• EXERCISE DATA:
-----

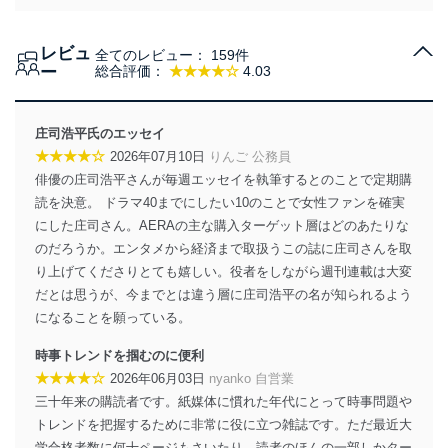
個人情報の取得・利用・提供について
レビュ
全てのレビュー：
159件
当社は、個人情報の取得・利用・提供に際して、その利
ー
総合評価：
★★★★☆
4.03
用目的を明確にし、本人の同意を得たうえで利用目的の
達成に必要な範囲内で適法かつ公正な手段によって取
得・利用・提供を行います。また、当社が保有している
庄司浩平氏のエッセイ
個人情報は、同意を得ずに目的外利用、第三者への提
★★★★☆
2026年07月10日
りんご 公務員
供・開示は行いません。当社においてはこれらの取り組
俳優の庄司浩平さんが毎週エッセイを執筆するとのことで定期購
みを確実にするため、従業者等の教育を徹底してまいり
ます。また、目的外利用を行わないために、適切な管理
読を決意。 ドラマ40までにしたい10のことで女性ファンを確実
措置を講じます。
にした庄司さん。AERAの主な購入ターゲット層はどのあたりな
のだろうか。エンタメから経済まで取扱うこの誌に庄司さんを取
法令遵守
り上げてくださりとても嬉しい。役者をしながら週刊連載は大変
当社は、個人情報に関連する法令、国が定める指針及び
だとは思うが、今までとは違う層に庄司浩平の名が知られるよう
その他の規範を遵守します。また、当社の管理の仕組み
になることを願っている。
に、これらの法令及びその他の規範を常に適合させま
す。
時事トレンドを掴むのに便利
★★★★☆
2026年06月03日
nyanko 自営業
個人情報の安全管理措置
三十年来の購読者です。紙媒体に慣れた年代にとって時事問題や
当社は、個人情報の正確性及び安全性を確保するため
トレンドを把握するために非常に役に立つ雑誌です。ただ最近大
に、下記セキュリティ対策をはじめとする安全対策を実
学合格者数に何十ページもさいたり、読者のほんの一部しかター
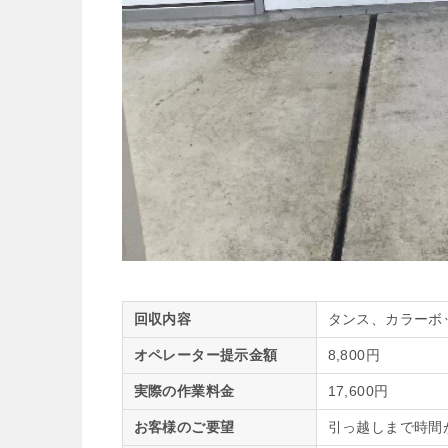
回収内容
タンス、カラーボ
オペレーター提示金額
8,800円
実際の作業料金
17,600円
お客様のご要望
引っ越しまで時間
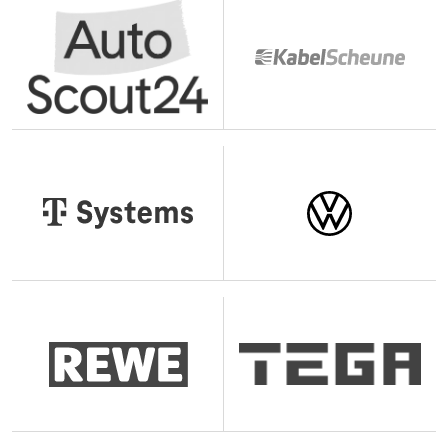
des cookies et traceurs que vous souhaitez accepter ou
refuser. Votre choix sera conservé pendant une durée de
[•3] mois, à l'issue de laquelle ce message vous sera à
nouveau affiché.
Vous pouvez modifier votre choix à tout moment en
cliquant sur le lien « Cookies » en bas de page.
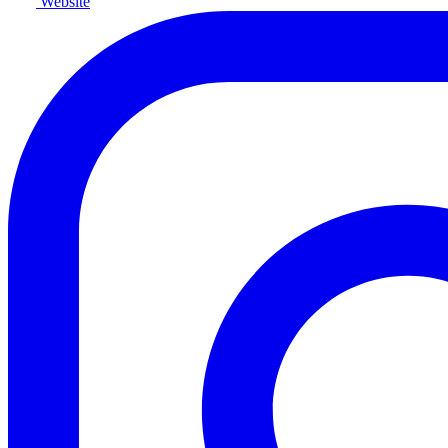
Website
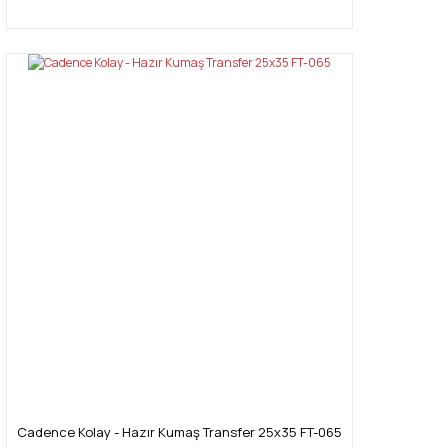
Cadence Kolay - Hazır Kumaş Transfer 25x35 FT-065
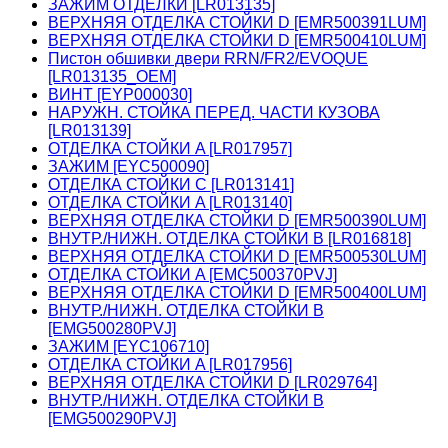
ЗАЖИМ ОТДЕЛКИ [LR013135]
ВЕРХНЯЯ ОТДЕЛКА СТОЙКИ D [EMR500391LUM]
ВЕРХНЯЯ ОТДЕЛКА СТОЙКИ D [EMR500410LUM]
Пистон обшивки двери RRN/FR2/EVOQUE
[LR013135_OEM]
ВИНТ [EYP000030]
НАРУЖН. СТОЙКА ПЕРЕД. ЧАСТИ КУЗОВА
[LR013139]
ОТДЕЛКА СТОЙКИ A [LR017957]
ЗАЖИМ [EYC500090]
ОТДЕЛКА СТОЙКИ C [LR013141]
ОТДЕЛКА СТОЙКИ A [LR013140]
ВЕРХНЯЯ ОТДЕЛКА СТОЙКИ D [EMR500390LUM]
ВНУТР./НИЖН. ОТДЕЛКА СТОЙКИ B [LR016818]
ВЕРХНЯЯ ОТДЕЛКА СТОЙКИ D [EMR500530LUM]
ОТДЕЛКА СТОЙКИ A [EMC500370PVJ]
ВЕРХНЯЯ ОТДЕЛКА СТОЙКИ D [EMR500400LUM]
ВНУТР./НИЖН. ОТДЕЛКА СТОЙКИ B
[EMG500280PVJ]
ЗАЖИМ [EYC106710]
ОТДЕЛКА СТОЙКИ A [LR017956]
ВЕРХНЯЯ ОТДЕЛКА СТОЙКИ D [LR029764]
ВНУТР./НИЖН. ОТДЕЛКА СТОЙКИ B
[EMG500290PVJ]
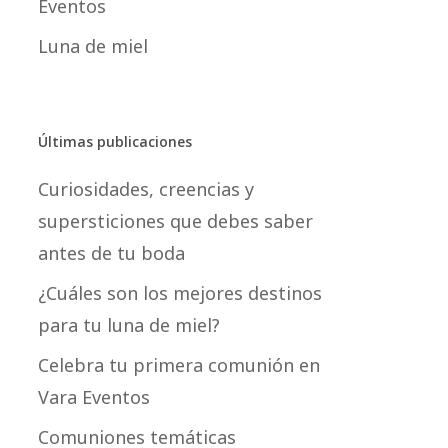
Eventos
Luna de miel
Últimas publicaciones
Curiosidades, creencias y
supersticiones que debes saber
antes de tu boda
¿Cuáles son los mejores destinos
para tu luna de miel?
Celebra tu primera comunión en
Vara Eventos
Comuniones temáticas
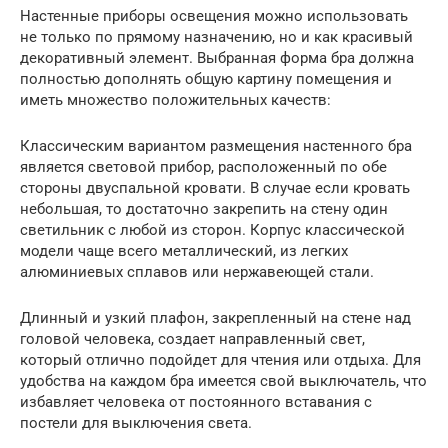
Настенные приборы освещения можно использовать
не только по прямому назначению, но и как красивый
декоративный элемент. Выбранная форма бра должна
полностью дополнять общую картину помещения и
иметь множество положительных качеств:
Классическим вариантом размещения настенного бра
является световой прибор, расположенный по обе
стороны двуспальной кровати. В случае если кровать
небольшая, то достаточно закрепить на стену один
светильник с любой из сторон. Корпус классической
модели чаще всего металлический, из легких
алюминиевых сплавов или нержавеющей стали.
Длинный и узкий плафон, закрепленный на стене над
головой человека, создает направленный свет,
который отлично подойдет для чтения или отдыха. Для
удобства на каждом бра имеется свой выключатель, что
избавляет человека от постоянного вставания с
постели для выключения света.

-----

• EXERCISE GOAL: The entries above are to be retyped exactly, with each picture left out.

• ANSWER TO THE PROBLEM:
個人情報の取得・利用・提供について
レビュ
全てのレビュー：
159件
当社は、個人情報の取得・利用・提供に際して、その利
ー
総合評価：
★★★★☆
4.03
用目的を明確にし、本人の同意を得たうえで利用目的の
達成に必要な範囲内で適法かつ公正な手段によって取
得・利用・提供を行います。また、当社が保有している
庄司浩平氏のエッセイ
個人情報は、同意を得ずに目的外利用、第三者への提
★★★★☆
2026年07月10日
りんご 公務員
供・開示は行いません。当社においてはこれらの取り組
俳優の庄司浩平さんが毎週エッセイを執筆するとのことで定期購
みを確実にするため、従業者等の教育を徹底してまいり
ます。また、目的外利用を行わないために、適切な管理
読を決意。 ドラマ40までにしたい10のことで女性ファンを確実
措置を講じます。
にした庄司さん。AERAの主な購入ターゲット層はどのあたりな
のだろうか。エンタメから経済まで取扱うこの誌に庄司さんを取
法令遵守
り上げてくださりとても嬉しい。役者をしながら週刊連載は大変
当社は、個人情報に関連する法令、国が定める指針及び
だとは思うが、今までとは違う層に庄司浩平の名が知られるよう
その他の規範を遵守します。また、当社の管理の仕組み
になることを願っている。
に、これらの法令及びその他の規範を常に適合させま
す。
時事トレンドを掴むのに便利
★★★★☆
2026年06月03日
nyanko 自営業
個人情報の安全管理措置
三十年来の購読者です。紙媒体に慣れた年代にとって時事問題や
当社は、個人情報の正確性及び安全性を確保するため
トレンドを把握するために非常に役に立つ雑誌です。ただ最近大
に、下記セキュリティ対策をはじめとする安全対策を実
学合格者数に何十ページもさいたり、読者のほんの一部しかター
回収内容
タンス、カラーボ
オペレーター提示金額
8,800円
実際の作業料金
17,600円
お客様のご要望
引っ越しまで時間
des cookies et traceurs que vous souhaitez accepter ou
refuser. Votre choix sera conservé pendant une durée de
[•3] mois, à l'issue de laquelle ce message vous sera à
nouveau affiché.
Vous pouvez modifier votre choix à tout moment en
cliquant sur le lien « Cookies » en bas de page.
Website
Cadence Kolay - Hazır Kumaş Transfer 25x35 FT-065
ЗАЖИМ ОТДЕЛКИ [LR013135]
ВЕРХНЯЯ ОТДЕЛКА СТОЙКИ D [EMR500391LUM]
ВЕРХНЯЯ ОТДЕЛКА СТОЙКИ D [EMR500410LUM]
Пистон обшивки двери RRN/FR2/EVOQUE
[LR013135_OEM]
ВИНТ [EYP000030]
НАРУЖН. СТОЙКА ПЕРЕД. ЧАСТИ КУЗОВА
[LR013139]
ОТДЕЛКА СТОЙКИ A [LR017957]
ЗАЖИМ [EYC500090]
ОТДЕЛКА СТОЙКИ C [LR013141]
ОТДЕЛКА СТОЙКИ A [LR013140]
ВЕРХНЯЯ ОТДЕЛКА СТОЙКИ D [EMR500390LUM]
ВНУТР./НИЖН. ОТДЕЛКА СТОЙКИ B [LR016818]
ВЕРХНЯЯ ОТДЕЛКА СТОЙКИ D [EMR500530LUM]
ОТДЕЛКА СТОЙКИ A [EMC500370PVJ]
ВЕРХНЯЯ ОТДЕЛКА СТОЙКИ D [EMR500400LUM]
ВНУТР./НИЖН. ОТДЕЛКА СТОЙКИ B
[EMG500280PVJ]
ЗАЖИМ [EYC106710]
ОТДЕЛКА СТОЙКИ A [LR017956]
ВЕРХНЯЯ ОТДЕЛКА СТОЙКИ D [LR029764]
ВНУТР./НИЖН. ОТДЕЛКА СТОЙКИ B
[EMG500290PVJ]
Eventos
Luna de miel
Últimas publicaciones
Curiosidades, creencias y
supersticiones que debes saber
antes de tu boda
¿Cuáles son los mejores destinos
para tu luna de miel?
Celebra tu primera comunión en
Vara Eventos
Comuniones temáticas
Настенные приборы освещения можно использовать
не только по прямому назначению, но и как красивый
декоративный элемент. Выбранная форма бра должна
полностью дополнять общую картину помещения и
иметь множество положительных качеств:
Классическим вариантом размещения настенного бра
является световой прибор, расположенный по обе
стороны двуспальной кровати. В случае если кровать
небольшая, то достаточно закрепить на стену один
светильник с любой из сторон. Корпус классической
модели чаще всего металлический, из легких
алюминиевых сплавов или нержавеющей стали.
Длинный и узкий плафон, закрепленный на стене над
головой человека, создает направленный свет,
который отлично подойдет для чтения или отдыха. Для
удобства на каждом бра имеется свой выключатель, что
избавляет человека от постоянного вставания с
постели для выключения света.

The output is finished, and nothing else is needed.